Because Pataki and other big-state governors across the country have utterly failed to manage their state budgets, Big Tobacco has finally become too big to fail -- and a federal settlement of the RICO case will ensure that it never will.


Posted by change101 at 12:02 AM EST

Tuesday, November 1, 2005 - 2:08 PM EST

Name: Ricky Kendall
Home Page: http://www.powerofbalance.net

I moved from Salt Lake City, Utah a year ago and am living in Las Vegas, NV. I received a tax audit from the state of Utah requesting over $1200.00 in back taxes for online cigarette purchases going back 4 yrs. No notice, no warning.

Utah is using a 1957 law, before the internet existed, to collect these taxes. I buy Gsmokes which are not sold in Utah or any neighboring states & can only be purchased online.

I paid the state of Utah. Who wants trouble with the tax collectors. This was "JUST WRONG". I am afraid to buy anything online again. The purchase may just come up and hit you with a tax some day, without warning or notice.

This is a disgrace and I have a very bitter taste in my mouth and it's not from smoking. I will never trust the government or state agencies again. They are just a bunch of crooks.

Do the state and federal government think the tobacco companies are paying those huge law suit settlements out of their own pockets? Don't they realize that it is the smokers who are paying these settlements, with the huge price hikes on cigarettes?

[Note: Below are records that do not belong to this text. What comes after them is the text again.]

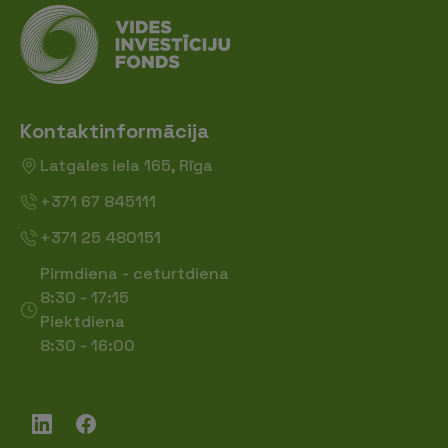
Kontaktinformācija
Latgales iela 165, Rīga
+371 67 845111
+371 25 480151
Pirmdiena - ceturtdiena
8:30 - 17:15
Piektdiena
8:30 - 16:00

If we all finally quit smoking, do the state and federal government think that the tobacco industry will have the funds to continue to pay on these settlements? Not in a million years. The states will not get their huge windfall and the tobacco companies will go bankrupt. The states will also have a great big empty spot where cigarette tax revenues used to sit. In the end, the state and federal government, along with the giant tobacco companies will lose billions if not trillions of dollars. This will happen because the state and federal government got too greedy and self rightous.

THEY WILL HAVE KILLED THE GOOSE THAT LAID THE GOLDEN EGG.